Extracted data entries

Start of Block

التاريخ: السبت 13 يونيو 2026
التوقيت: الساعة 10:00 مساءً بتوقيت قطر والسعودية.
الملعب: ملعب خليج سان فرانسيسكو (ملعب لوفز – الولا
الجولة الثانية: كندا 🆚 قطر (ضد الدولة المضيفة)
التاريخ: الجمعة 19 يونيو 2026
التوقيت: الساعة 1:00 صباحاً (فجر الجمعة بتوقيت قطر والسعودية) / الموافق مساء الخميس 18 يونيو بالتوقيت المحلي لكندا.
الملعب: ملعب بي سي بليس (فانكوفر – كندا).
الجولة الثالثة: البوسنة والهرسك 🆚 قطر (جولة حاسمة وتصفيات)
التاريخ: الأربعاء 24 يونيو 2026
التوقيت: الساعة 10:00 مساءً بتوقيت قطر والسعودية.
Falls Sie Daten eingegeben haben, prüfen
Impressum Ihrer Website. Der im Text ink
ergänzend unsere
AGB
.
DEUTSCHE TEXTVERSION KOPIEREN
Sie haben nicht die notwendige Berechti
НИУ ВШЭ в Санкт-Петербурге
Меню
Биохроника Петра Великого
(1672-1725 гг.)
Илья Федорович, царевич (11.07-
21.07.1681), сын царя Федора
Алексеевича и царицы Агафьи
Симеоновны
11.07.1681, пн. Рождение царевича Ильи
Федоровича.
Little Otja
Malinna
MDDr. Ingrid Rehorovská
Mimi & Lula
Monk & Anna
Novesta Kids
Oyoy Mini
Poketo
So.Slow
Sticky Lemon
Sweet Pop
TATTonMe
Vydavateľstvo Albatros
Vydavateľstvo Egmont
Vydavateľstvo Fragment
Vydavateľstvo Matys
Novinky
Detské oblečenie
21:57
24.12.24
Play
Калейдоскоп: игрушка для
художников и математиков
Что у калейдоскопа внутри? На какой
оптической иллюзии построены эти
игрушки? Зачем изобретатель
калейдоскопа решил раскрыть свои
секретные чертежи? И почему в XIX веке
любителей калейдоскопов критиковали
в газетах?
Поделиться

End of Block

● **EXERCISE DETAILS**: In the entries, the line containing "любителей калейдоскопов критиковали" and every line after it through the last are to be duplicated exactly, and no other line is to be included.

● **RESULT FOR THIS TASK**:
любителей калейдоскопов критиковали
в газетах?
Поделиться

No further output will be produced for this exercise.